Actions4
- Voice Actions
- Synthesize Actions
Overview
This node performs text-to-speech synthesis using Microsoft Edge's capabilities. It converts input text or SSML (Speech Synthesis Markup Language) into spoken audio, allowing users to generate speech output from textual content. This is useful for applications such as creating audio versions of written content, generating voice responses for chatbots, or accessibility features.
Use Case Examples
- Converting a plain text message into speech audio for a voice assistant.
- Generating speech from SSML input to control speech prosody and pronunciation.
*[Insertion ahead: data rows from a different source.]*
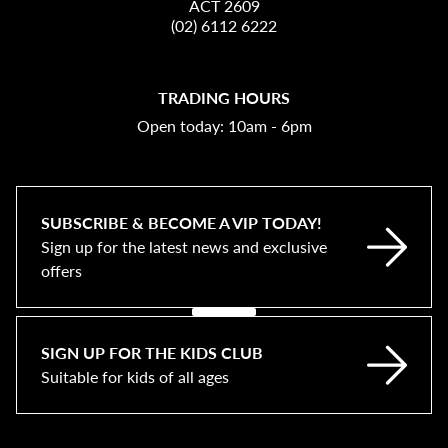
ACT 2609
(02) 6112 6222
TRADING HOURS
Open today: 10am - 6pm
SUBSCRIBE & BECOME A VIP TODAY!
Sign up for the latest news and exclusive
offers
SIGN UP FOR THE KIDS CLUB
Suitable for kids of all ages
- Creating audio files from text for podcasts or e-learning materials.
Properties
| Name | Meaning |
|---|---|
| Input Text | The text or SSML content to be converted into speech. This is the main input for synthesis and is required. |
| Input Type | Specifies the type of input text, whether it is plain text, SSML, or auto-detected. |
| Voice | The voice to use for speech synthesis, e.g., en-US-AriaNeural or es-ES-ElviraNeural. This property is required when input type is auto or plain text. |
| Additional Options | Optional settings to customize the speech output, including audio info inclusion, metadata, pitch, rate, and volume adjustments. |
Output
JSON
audioData- The synthesized speech audio data, typically encoded in a suitable audio format.audioInfo- Optional audio information such as size, duration, and format if requested.metadata- Optional word boundaries metadata with timestamps if requested.
Dependencies
- Microsoft Edge Text-to-Speech capabilities or API
Troubleshooting
- Ensure the input text or SSML is correctly formatted to avoid synthesis errors.
- Verify that the selected voice is supported and correctly specified.
- Check that pitch, rate, and volume adjustments are within allowed ranges to prevent synthesis issues.
- If the node fails, review error messages for unsupported operations or invalid parameters and adjust accordingly.